* Matt Dillon <[EMAIL PROTECTED]> [001024 13:11] wrote:
> Ouch. The original VM code assumed that pages would not often be
> ripped out from under the pageadaemon, so it felt free to restart
> whenever. I think you are absolutely correct in regards to the
> clustering code causing nearby-page ripouts.
Yes, it would make sense to me that if you did a sequential write
to a file after some time it would be likely that those pages would
be put in order on the inactive queue and when cluster written
'next' would be on a different queue as it was written along with
the preceeding page.
> I don't have much time available, but let me take a crack at the
> problem tonight. I don't think we want to add another workaround to
> code that already has too many of them. The solution may be
> to create a dummy placemarker vm_page_t and to insert it into the pagelist
> just after the current page after we've locked it and decided we have
> to do something significant to it. We would then be able to pick the
> scan up where we left off using the placemarker.
>
> This would allow us to get rid of the restart code entirely, or at least
> devolve it back into its original design (i.e. something that would not
> happen very often). Since we already have cache locality of reference for
> the list node, the placemarker idea ought to be quite fast.
>
> I'll take a crack at implementing the openbsd (or was it netbsd?) partial
> fsync() code as well, to prevent the update daemon from locking up large
> files that have lots of dirty pages for long periods of time.
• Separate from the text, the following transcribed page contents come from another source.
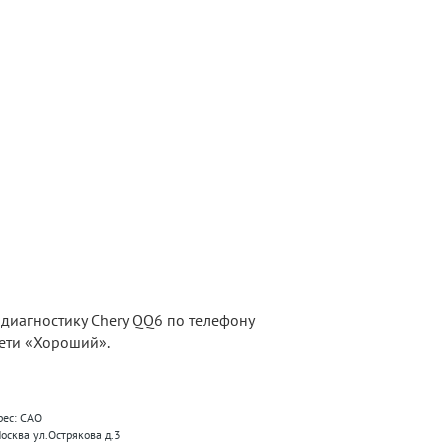
диагностику Chery QQ6 по телефону
сети «Хороший».
рес: САО
Москва ул.Острякова д.3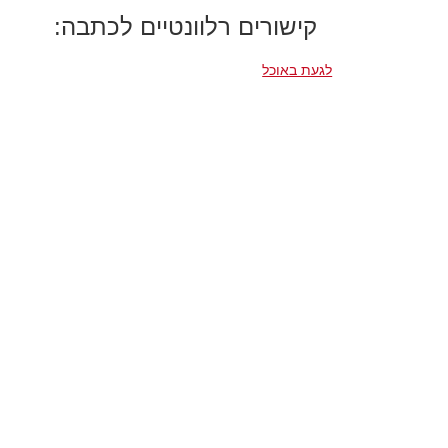
קישורים רלוונטיים לכתבה:
לגעת באוכל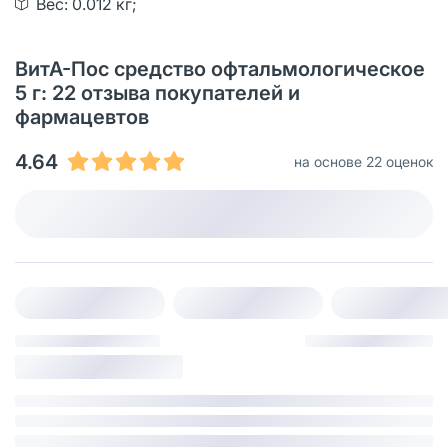
Вес: 0.012 кг;
ВитА-Пос средство офтальмологическое
5 г: 22 отзыва покупателей и
фармацевтов
4.64
на основе 22 оценок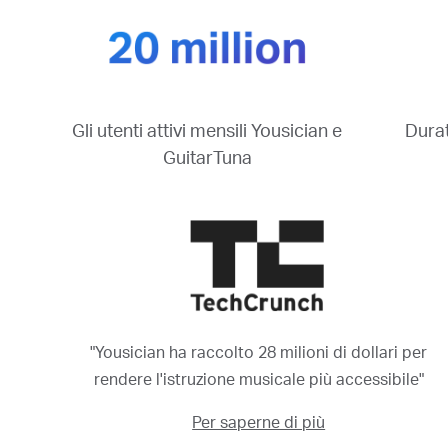
Durat
Gli utenti attivi mensili Yousician e
GuitarTuna
"Yousician ha raccolto 28 milioni di dollari per
rendere l'istruzione musicale più accessibile"
Per saperne di più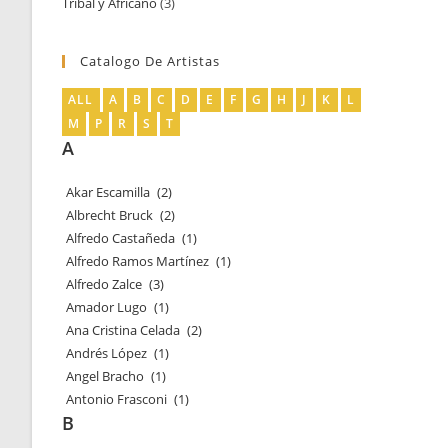
Tribal y Africano
3
3
productos
productos
Catalogo De Artistas
ALL
A
B
C
D
E
F
G
H
J
K
L
M
P
R
S
T
A
Akar Escamilla
(2)
Albrecht Bruck
(2)
Alfredo Castañeda
(1)
Alfredo Ramos Martínez
(1)
Alfredo Zalce
(3)
Amador Lugo
(1)
Ana Cristina Celada
(2)
Andrés López
(1)
Angel Bracho
(1)
Antonio Frasconi
(1)
B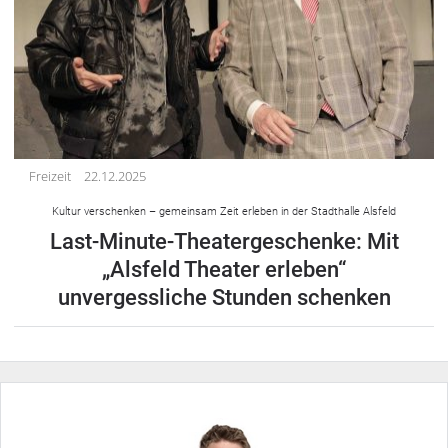
Freizeit
22.12.2025
Kultur verschenken – gemeinsam Zeit erleben in der Stadthalle Alsfeld
Last-Minute-Theatergeschenke: Mit
„Alsfeld Theater erleben“
unvergessliche Stunden schenken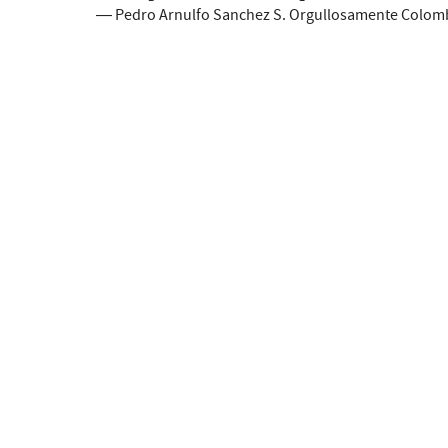
— Pedro Arnulfo Sanchez S. Orgullosamente Colo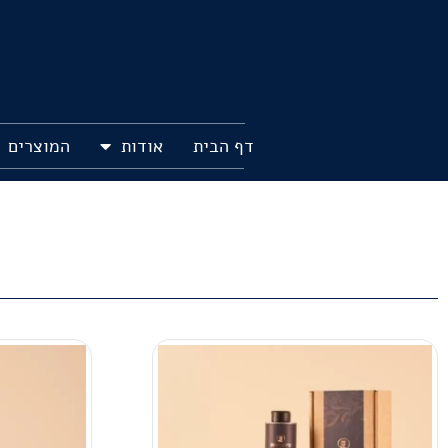
דף הבית
אודות
המוצרים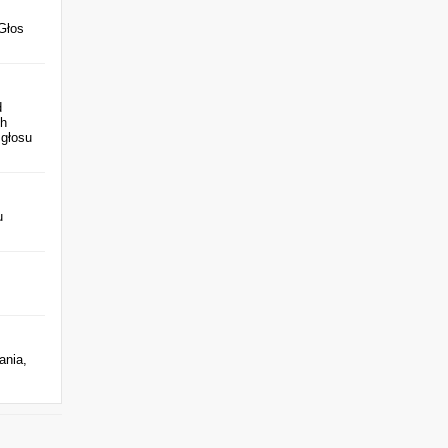
Głos
d
ch
 głosu
u
ania,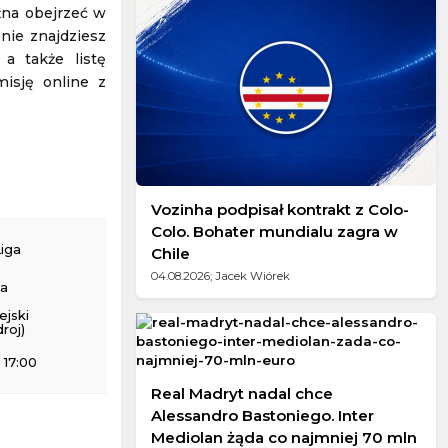
żna obejrzeć w
onie znajdziesz
 a także listę
isję online z
Vozinha podpisał kontrakt z Colo-
Colo. Bohater mundialu zagra w
Liga
Chile
04.08.2026; Jacek Wiórek
na
ejski
roj)
 17:00
Real Madryt nadal chce
Alessandro Bastoniego. Inter
Mediolan żąda co najmniej 70 mln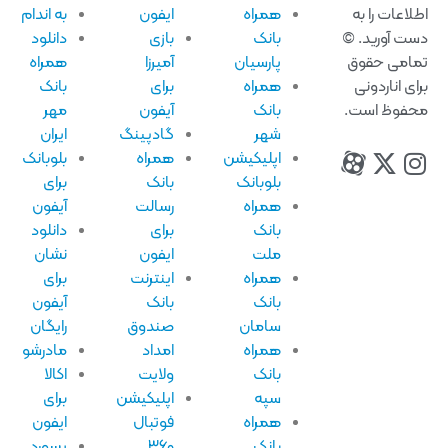
لاعات را به
همراه
ایفون
به اندام
ت آورید. ©
بانک
بازی
دانلود
امی حقوق
پارسیان
آمیرزا
همراه
ای اناردونی
همراه
برای
بانک
فوظ است.
بانک
آیفون
مهر
شهر
گادپینگ
ایران
اپلیکیشن
همراه
بلوبانک
بلوبانک
بانک
برای
همراه
رسالت
آیفون
بانک
برای
دانلود
ملت
ایفون
نشان
همراه
اینترنت
برای
بانک
بانک
آیفون
سامان
صندوق
رایگان
همراه
امداد
مادرشو
بانک
ولایت
اکالا
سپه
اپلیکیشن
برای
همراه
فوتبال
ایفون
بانک
۳۶۰
پسورد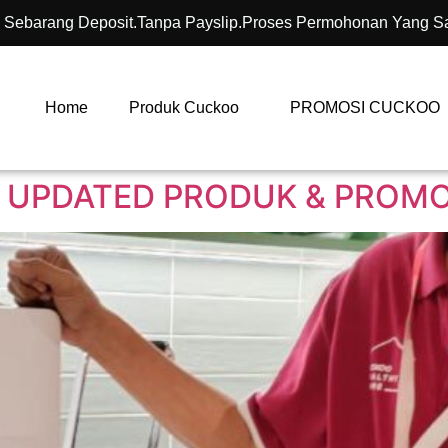
 Sebarang Deposit.Tanpa Payslip.Proses Permohonan Yang S
Home
Produk Cuckoo
PROMOSI CUCKOO
 UPDATED PRODUK & PROMOS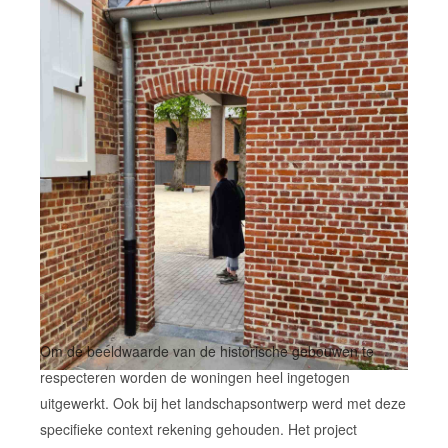
Om de beeldwaarde van de historische gebouwen te
respecteren worden de woningen heel ingetogen
uitgewerkt. Ook bij het landschapsontwerp werd met deze
specifieke context rekening gehouden. Het project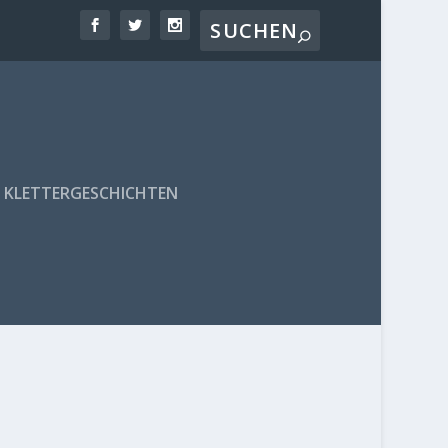
KLETTERGESCHICHTEN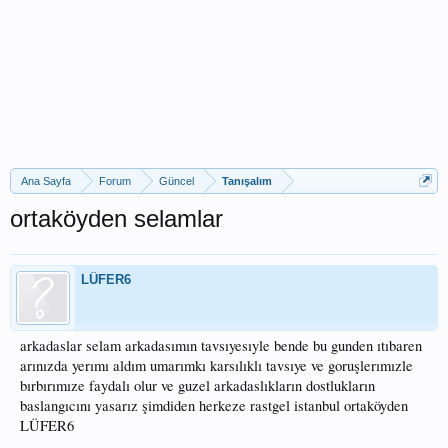
Ana Sayfa
Forum
Güncel
Tanışalım
ortaköyden selamlar
LÜFER6
arkadaslar selam arkadasımın tavsıyesıyle bende bu gunden ıtıbaren
arınızda yerımı aldım umarımkı karsılıklı tavsıye ve goruşlerımızle
bırbırımıze faydalı olur ve guzel arkadaslıkların dostlukların
baslangıcını yasarız şimdiden herkeze rastgel istanbul ortaköyden
LÜFER6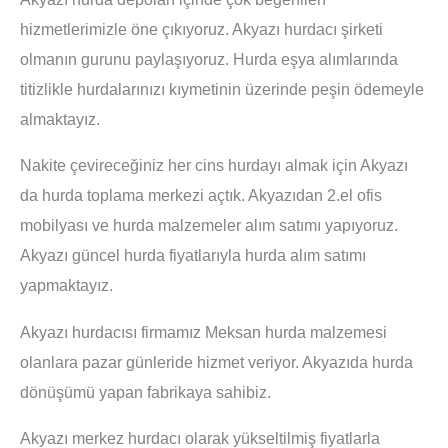
hizmetlerimizle öne çıkıyoruz. Akyazı hurdacı şirketi
olmanın gurunu paylaşıyoruz. Hurda eşya alımlarında
titizlikle hurdalarınızı kıymetinin üzerinde peşin ödemeyle
almaktayız.
Nakite çevireceğiniz her cins hurdayı almak için Akyazı
da hurda toplama merkezi açtık. Akyazıdan 2.el ofis
mobilyası ve hurda malzemeler alım satımı yapıyoruz.
Akyazı güncel hurda fiyatlarıyla hurda alım satımı
yapmaktayız.
Akyazı hurdacısı firmamız Meksan hurda malzemesi
olanlara pazar günleride hizmet veriyor. Akyazıda hurda
dönüşümü yapan fabrikaya sahibiz.
Akyazı merkez hurdacı olarak yükseltilmiş fiyatlarla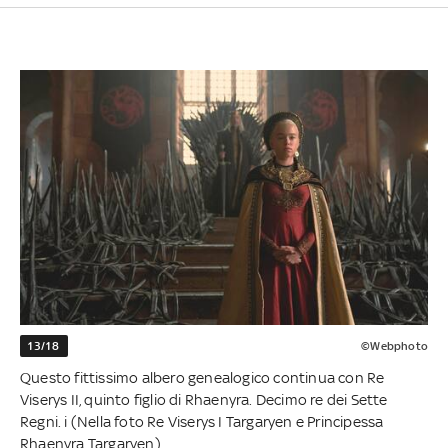
13/18
©Webphoto
Questo fittissimo albero genealogico continua con Re
Viserys II, quinto figlio di Rhaenyra. Decimo re dei Sette
Regni. i (Nella foto Re Viserys I Targaryen e Principessa
Rhaenyra Targaryen)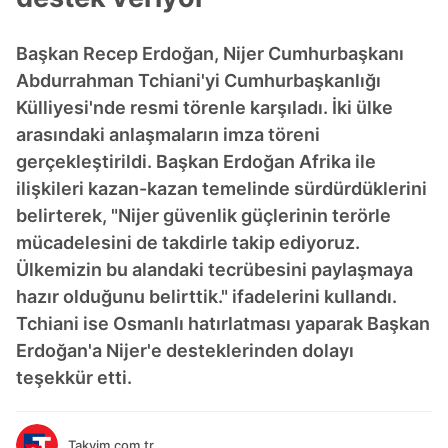
Başkan Recep Erdoğan, Nijer Cumhurbaşkanı
Abdurrahman Tchiani'yi Cumhurbaşkanlığı
Külliyesi'nde resmi törenle karşıladı. İki ülke
arasındaki anlaşmaların imza töreni
gerçekleştirildi. Başkan Erdoğan Afrika ile
ilişkileri kazan-kazan temelinde sürdürdüklerini
belirterek, "Nijer güvenlik güçlerinin terörle
mücadelesini de takdirle takip ediyoruz.
Ülkemizin bu alandaki tecrübesini paylaşmaya
hazır olduğunu belirttik." ifadelerini kullandı.
Tchiani ise Osmanlı hatırlatması yaparak Başkan
Erdoğan'a Nijer'e desteklerinden dolayı
teşekkür etti.
Takvim.com.tr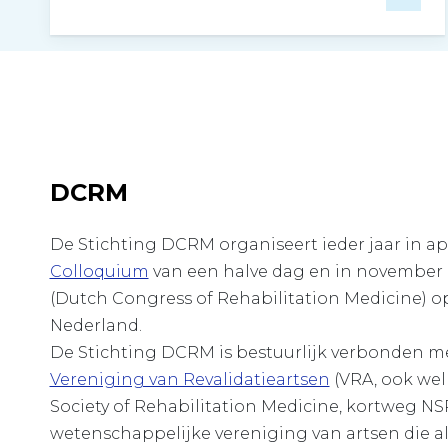
DCRM
De Stichting DCRM organiseert ieder jaar in apr
Colloquium
van een halve dag en in november
(Dutch Congress of Rehabilitation Medicine) op
Nederland.
De Stichting DCRM is bestuurlijk verbonden m
Vereniging van Revalidatieartsen
(VRA, ook wel
Society of Rehabilitation Medicine, kortweg NSR
wetenschappelijke vereniging van artsen die als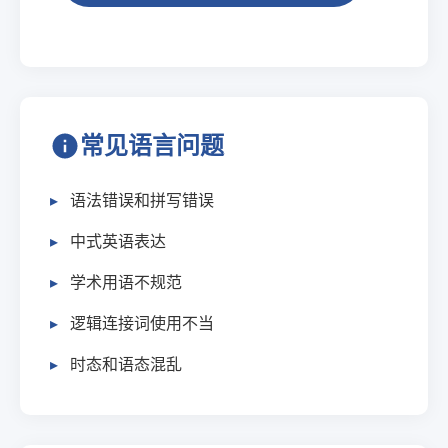
常见语言问题
语法错误和拼写错误
中式英语表达
学术用语不规范
逻辑连接词使用不当
时态和语态混乱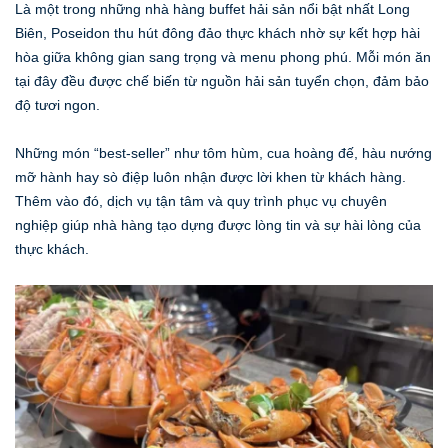
Là một trong những nhà hàng buffet hải sản nổi bật nhất Long
Biên, Poseidon thu hút đông đảo thực khách nhờ sự kết hợp hài
hòa giữa không gian sang trọng và menu phong phú. Mỗi món ăn
tại đây đều được chế biến từ nguồn hải sản tuyển chọn, đảm bảo
độ tươi ngon.
Những món “best-seller” như tôm hùm, cua hoàng đế, hàu nướng
mỡ hành hay sò điệp luôn nhận được lời khen từ khách hàng.
Thêm vào đó, dịch vụ tận tâm và quy trình phục vụ chuyên
nghiệp giúp nhà hàng tạo dựng được lòng tin và sự hài lòng của
thực khách.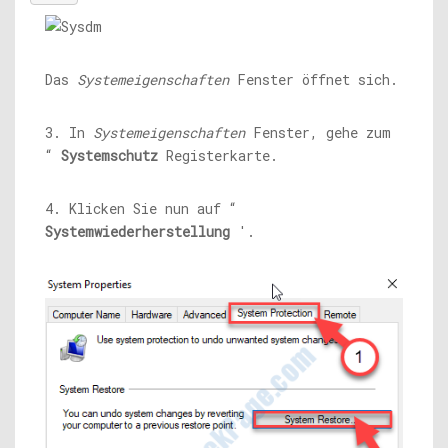
Das
Systemeigenschaften
Fenster öffnet sich.
3. In
Systemeigenschaften
Fenster, gehe zum
“
Systemschutz
Registerkarte.
4. Klicken Sie nun auf “
Systemwiederherstellung
'.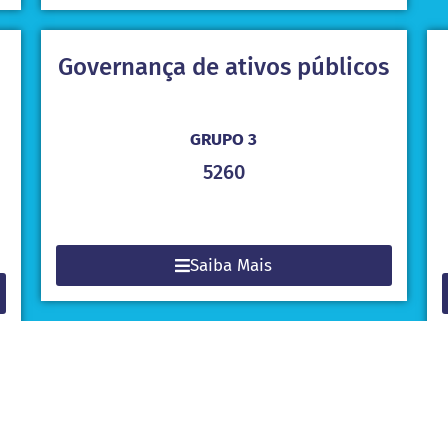
Governança de ativos públicos
GRUPO 3
5260
Saiba Mais
Orientações para auditoria de
gerenciamento de desastres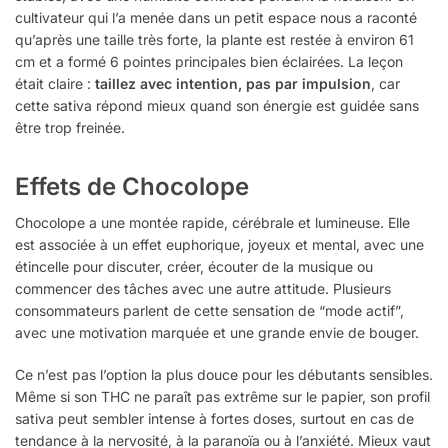
cultivateur qui l’a menée dans un petit espace nous a raconté
qu’après une taille très forte, la plante est restée à environ 61
cm et a formé 6 pointes principales bien éclairées. La leçon
était claire :
taillez avec intention, pas par impulsion
, car
cette sativa répond mieux quand son énergie est guidée sans
être trop freinée.
Effets de Chocolope
Chocolope a une montée rapide, cérébrale et lumineuse. Elle
est associée à un effet euphorique, joyeux et mental, avec une
étincelle pour discuter, créer, écouter de la musique ou
commencer des tâches avec une autre attitude. Plusieurs
consommateurs parlent de cette sensation de “mode actif”,
avec une motivation marquée et une grande envie de bouger.
Ce n’est pas l’option la plus douce pour les débutants sensibles.
Même si son THC ne paraît pas extrême sur le papier, son profil
sativa peut sembler intense à fortes doses, surtout en cas de
tendance à la nervosité, à la paranoïa ou à l’anxiété. Mieux vaut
Making the partial fsync would help some people but probably not
these folks.
The people getting hit by this are Yahoo! boxes, they have giant areas
of NOSYNC mmap'd data, the issue is that for them the first scan through
the loop always sees dirty data that needs to be written out. I think
they also need a _lot_ more than 32 pages cleaned per pass because all
of thier pages need laundering.
Perhaps if you detected how often the routine was being called you
could slowly raise max_page_launder to compensate and lower it
after some time without a shortage. Perhaps adding a quarter of
'should_have_laundered' to maxlaunder for a short interval.
It might be wise to switch to a 'launder mode' if this sort of
usage pattern is detected and figure some better figure to use than
32, I was hoping you'd have some suggestions for a heuristic to
detect this along the lines of what you have implemented in bufdaemon.
What you could also do is count the amount of pages that could/should have
been laundered during the first pass and if it exceeds a certain threshold
passing the amount of pages that were free'd via:
if (m->object->ref_count == 0) {
and:
if (m->valid == 0) {
and:
} else if (m->dirty == 0) {
basically if maxlaunder is equal to zero and we miss all those tests
you might want to bump up a counter and if it exceeds a threshold
immediately start rescanning and double(?) maxlaunder.